Choosing a window $W = \{0, \pm s, \pm2s,…,\pm ws\}^d$ of dimension $d$ to discretize the continuous region $[-ws, ws]^d$ with a sampling period $s$ along all directions, we can put a restriction on how far a pixel can be displaced. Moreover, an interesting extension to this is that for $s \le 1$, displacements with sub-pixel units can also be considered.
A general formulation of the graph-cuts method is
$$ E_f = \sum_{p \in P} D_p(f_p) + \sum_{(p, q) \in N} V_{p, q} (f_p, f_q) $$ where $E_f$ is the energy functional to be minimized and $D_p(f_p)$ represents the penalty associated with assigning the label $f_p$ to pixel $p$ and $V_{p, q} (f_p, f_q)$ represents the penalty of assigning labels $f_p$ and $f_q$ to neighborhood pixels $p$ and $q$ respectively. Moreover, $P$ is the set of pixels, $N \subset P \times P$ is a neighborhood system defined on $P$, $f : P \to L$ is the labeling function where $L$ is the set of labels and $f_i \in L$ is the label of the pixel $i$ in $f$.

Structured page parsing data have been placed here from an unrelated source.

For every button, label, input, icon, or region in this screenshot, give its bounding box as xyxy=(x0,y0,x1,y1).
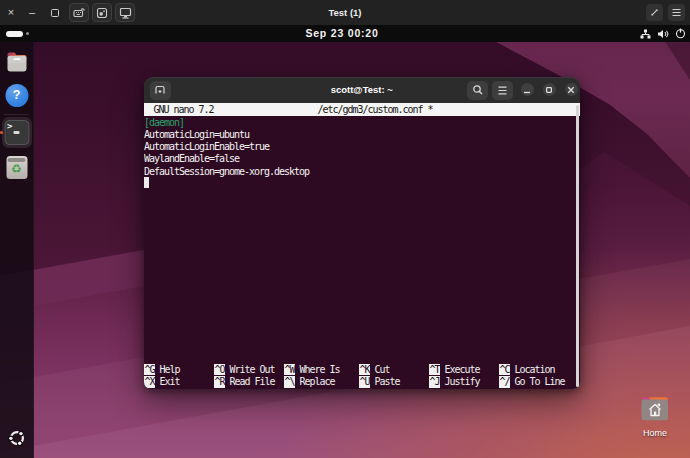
dock-separator xyxy=(4,114,29,115)
power-icon xyxy=(675,28,686,39)
dock-show-apps-ubuntu-logo[interactable] xyxy=(8,429,26,447)
shortcut-label: Justify xyxy=(445,376,480,387)
panel-clock[interactable]: Sep 23 00:20 xyxy=(0,25,684,42)
screen: × – Test (1) xyxy=(0,0,690,458)
vm-minimize-icon[interactable]: – xyxy=(25,0,39,25)
shortcut-label: Read File xyxy=(230,376,275,387)
search-icon xyxy=(472,84,484,96)
dock: ? > ♻ xyxy=(0,42,34,458)
terminal-scrollbar[interactable] xyxy=(576,105,579,387)
dock-files-icon[interactable] xyxy=(5,50,29,74)
shortcut-key: ^\ xyxy=(284,376,295,388)
terminal-search-button[interactable] xyxy=(467,81,488,100)
recycle-icon: ♻ xyxy=(6,162,27,176)
terminal-minimize-button[interactable] xyxy=(521,83,534,96)
terminal-content[interactable]: GNU nano 7.2 /etc/gdm3/custom.conf * [da… xyxy=(144,103,581,389)
conf-line: AutomaticLoginEnable=true xyxy=(144,141,269,153)
dock-terminal-running-indicator xyxy=(0,131,3,134)
new-tab-icon xyxy=(154,84,166,96)
home-icon-label: Home xyxy=(633,428,677,438)
terminal-title: scott@Test: ~ xyxy=(254,77,471,103)
hamburger-menu-icon xyxy=(497,86,508,95)
wired-network-icon xyxy=(640,29,651,39)
menu-icon xyxy=(671,8,682,17)
vm-displays-button[interactable] xyxy=(115,3,135,22)
shortcut-key: ^/ xyxy=(499,376,510,388)
send-keys-icon xyxy=(73,7,85,18)
volume-icon xyxy=(657,29,669,39)
terminal-close-button[interactable] xyxy=(565,83,578,96)
shortcut-label: Paste xyxy=(375,376,400,387)
shortcut-label: Replace xyxy=(300,376,335,387)
nano-shortcut-row1: ^G Help ^O Write Out ^W Where Is ^K Cut … xyxy=(144,364,581,376)
shortcut-key: ^X xyxy=(144,376,155,388)
vm-fullscreen-button[interactable] xyxy=(646,4,663,21)
desktop-home-icon[interactable]: Home xyxy=(633,395,677,438)
vm-maximize-icon[interactable] xyxy=(51,9,59,17)
shortcut-key: ^R xyxy=(214,376,225,388)
conf-line: AutomaticLogin=ubuntu xyxy=(144,129,249,141)
shortcut-key: ^J xyxy=(429,376,440,388)
conf-line: DefaultSession=gnome-xorg.desktop xyxy=(144,166,309,178)
new-tab-button[interactable] xyxy=(150,81,171,100)
fullscreen-icon xyxy=(649,7,660,18)
nano-titlebar: GNU nano 7.2 /etc/gdm3/custom.conf * xyxy=(144,103,581,116)
terminal-menu-button[interactable] xyxy=(492,81,513,100)
vm-close-icon[interactable]: × xyxy=(4,0,18,25)
minimize-icon xyxy=(523,86,531,94)
conf-line: [daemon] xyxy=(144,117,184,129)
dock-help-icon[interactable]: ? xyxy=(5,84,28,107)
shortcut-key: ^U xyxy=(359,376,370,388)
vm-menu-button[interactable] xyxy=(668,4,685,21)
terminal-headerbar[interactable]: scott@Test: ~ xyxy=(144,77,581,103)
shortcut-label: Cut xyxy=(375,364,390,375)
shortcut-label: Exit xyxy=(160,376,180,387)
vm-screenshot-button[interactable] xyxy=(92,3,112,22)
conf-line: WaylandEnable=false xyxy=(144,153,239,165)
home-folder-icon xyxy=(640,395,670,422)
shortcut-key: ^O xyxy=(214,364,225,376)
displays-icon xyxy=(119,7,132,19)
nano-shortcut-row2: ^X Exit ^R Read File ^\ Replace ^U Paste… xyxy=(144,376,581,388)
gnome-top-panel: Sep 23 00:20 xyxy=(0,25,690,42)
terminal-window: scott@Test: ~ xyxy=(144,77,581,389)
dock-terminal-icon[interactable]: > xyxy=(4,120,29,145)
shortcut-key: ^T xyxy=(429,364,440,376)
terminal-maximize-button[interactable] xyxy=(543,83,556,96)
shortcut-key: ^C xyxy=(499,364,510,376)
nano-version: GNU nano 7.2 xyxy=(144,104,214,115)
shortcut-key: ^K xyxy=(359,364,370,376)
vm-send-keys-button[interactable] xyxy=(69,3,89,22)
shortcut-label: Execute xyxy=(445,364,480,375)
maximize-icon xyxy=(545,86,553,94)
shortcut-label: Help xyxy=(160,364,180,375)
close-icon xyxy=(567,86,575,94)
dock-trash-icon[interactable]: ♻ xyxy=(6,156,27,179)
shortcut-label: Write Out xyxy=(230,364,275,375)
screenshot-icon xyxy=(96,7,108,19)
nano-filename: /etc/gdm3/custom.conf * xyxy=(318,104,433,115)
shortcut-label: Location xyxy=(515,364,555,375)
text-cursor xyxy=(144,177,149,188)
shortcut-key: ^W xyxy=(284,364,295,376)
vm-titlebar: × – Test (1) xyxy=(0,0,690,25)
shortcut-label: Where Is xyxy=(300,364,340,375)
shortcut-label: Go To Line xyxy=(515,376,565,387)
system-tray[interactable] xyxy=(640,25,686,42)
shortcut-key: ^G xyxy=(144,364,155,376)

If we consider a 4-connected neighborhood $N$, then the optimization problem transforms into a labeling problem that can be solved by using graph-cuts via a sequence of $\alpha$-expansion moves. Previous work by Kolmogorov and Zabih [1] has shown that graph-cuts can be used to find the exact minimum of a two label problem if for every $V_{p, q}$, we have $$ V_{p, q} (0, 0) + V_{p, q} (1, 1) \leq V_{p, q} (0, 1) + V_{p, q} (1, 0) $$
References
- Kolmogorov, Vladimir, and Ramin Zabih. ”What energy functions can be minimized via graph cuts?.” IEEE Transactions on Pattern Analysis Machine Intelligence 2 (2004): 147-159.